Met betrekking tot het weekend van 14/15 augustus 2021 heeft de vrouw verklaard dat [voornaam minderjarige] ziek was en dat zij een Coronatest moest doen, waardoor er geen omgang met de man kon plaatsvinden. De vrouw heeft toen aan de man aangeboden om het weekend met een ander omgangsmoment te compenseren. De man heeft dit geweigerd. Ter zitting heeft de man meerdere en uiteenlopende verklaringen gegeven waarom er op 14/15 augustus 2021 geen omgang heeft plaatsgevonden. Een eenduidig antwoord van de man is echter uitgebleven. Nu de vrouw haar compensatieaanbod ter zitting op haar telefoon heeft getoond is niet aannemelijk dat de vrouw, gelet op de niet betwiste overmachtsituatie, een dwangsom heeft verbeurd. Hoewel de vrouw haar stelling – dat zij een spoedeisend belang heeft bij het gevorderde doordat zij door de beslaglegging op haar inkomen in financiële nood is komen te verkeren – niet met nadere stukken heeft onderbouwd is de voorzieningenrechter van oordeel dat het voorgaande aanleiding geeft om in te grijpen en het beslag op te heffen voor zover het betrekking heeft op de dwangsom voor het weekend van 14/15 augustus 2021 (€ 250,00) en de daarmee gemoeide executiekosten (€ 131,54).
4.7.
Nu de voorzieningenrechter het beslag zelf zal opheffen heeft de vrouw geen belang bij de gevorderde dwangsom.
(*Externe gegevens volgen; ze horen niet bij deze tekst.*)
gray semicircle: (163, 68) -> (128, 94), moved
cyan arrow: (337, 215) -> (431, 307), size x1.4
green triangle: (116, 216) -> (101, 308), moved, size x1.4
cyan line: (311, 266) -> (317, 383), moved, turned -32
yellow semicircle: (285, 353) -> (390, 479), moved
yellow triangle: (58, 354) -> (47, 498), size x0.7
Dit deel van de vordering wordt daarom afgewezen.
4.8.
De voorzieningenrechter merkt nog op dat de beslissing in dit kort geding niet wegneemt dat de vrouw dwangsommen kan verbeuren voor de in de toekomst gelegen omgangsdata. Op dit punt overweegt de voorzieningenrechter ten overvloede dat gesprekken over de praktische uitvoering van de zorgregeling de voorkeur verdienen boven het voeren van juridische procedures over dwangsommen.
4.9.
In de aard van het geschil en omdat partijen met elkaar gehuwd zijn geweest ziet de voorzieningenrechter aanleiding de proceskosten te compenseren, in die zin dat ieder van partijen de eigen kosten draagt.

5..De beslissing

De voorzieningenrechter:
5.1.
heft op het op 1 september 2021 ten laste van de vrouw onder de publiekrechtelijke rechtspersoon Erasmus Universiteit Rotterdam, gelegde beslag op voor zover het betrekking heeft op de onterecht geïnde dwangsom voor het weekend van 14/15 augustus 2021
(€ 250,00) en de daarmee gemoeide executiekosten (€ 131,54),
5.2.
verklaart dit vonnis tot zover uitvoerbaar bij voorraad,
5.3.
compenseert de kosten van deze procedure tussen partijen, in die zin dat iedere partij de eigen kosten draagt,
5.4.
wijst het meer of anders gevorderde af.
Dit vonnis is gewezen door mr. P. de Bruin en in het openbaar uitgesproken op 21 oktober 2021.